Looking ahead, the ongoing generation of SARS-CoV-2 sequence data across the UK will continue to inform the response to this pandemic. Working with HDR UK will allow us to make more viral genomic data available to researchers, so that maximum benefit to public health can be derived from this important resource.

Request access to COG-UK datasets via the HDR Innovation Gateway.


More information

COVID-19 Genomics UK consortium


Watch Sharon Peacock discuss COG-UK at the HDR Scientific Conference

COVID-19 Genomics UK (COG-UK)

The COVID-19 Genomics UK (COG-UK) consortium works in partnership to harness the power of SARS-CoV-2 genomics in the fight against COVID-19.

Led by Professor Sharon Peacock of the University of Cambridge, COG-UK is made up of an innovative collaboration of NHS organisations, the four public health agencies of the UK, the Wellcome Sanger Institute and sixteen academic partners. A full list of collaborators can be found here.

The COVID-19 pandemic, caused by SARS-CoV-2, represents a major threat to health. The COG-UK consortium was formed in March 2020 to deliver SARS-CoV-2 genome sequencing and analysis to inform public health policy and to support the establishment of a national pathogen sequencing service, with sequence data now predominantly generated by the Wellcome Sanger Institute and the Public Health Agencies.

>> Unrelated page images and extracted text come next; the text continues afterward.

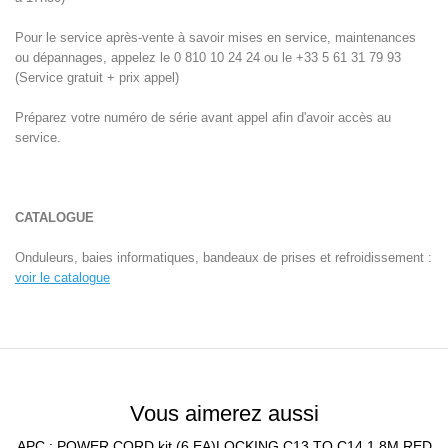
Pour le service après-vente à savoir mises en service, maintenances
ou dépannages, appelez le 0 810 10 24 24 ou le +33 5 61 31 79 93
(Service gratuit + prix appel)
Préparez votre numéro de série avant appel afin d'avoir accès au
service.
CATALOGUE
Onduleurs, baies informatiques, bandeaux de prises et refroidissement :
voir le catalogue
Vous aimerez aussi
APC : POWER CORD kit (6 EA)LOCKING C13 TO C14 1.8M RED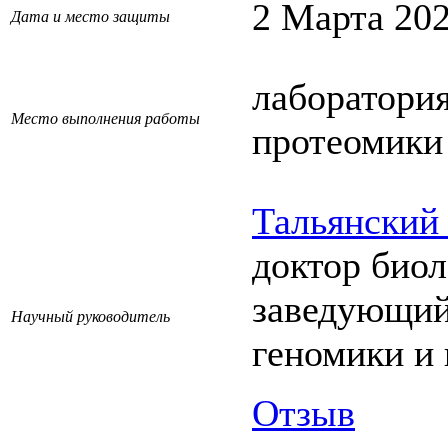
2 Марта 202
Дата и место защиты
лаборатори
Место выполнения работы
протеомики
Тальянский
доктор биол
заведующий
Научный руководитель
геномики и
Отзыв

SARS-CoV-2 genome sequencing and analysis plays a key role in the COVID-19 public health response by enabling the identification, tracking and analysis of variants of concern, and by informing the design of vaccines and therapeutics. COG-UK works collaboratively to deliver world-class research on pathogen sequencing and analysis, maximise the value of genomic data by ensuring fair access and data linkage, and provide a training programme to enable equity in global sequencing.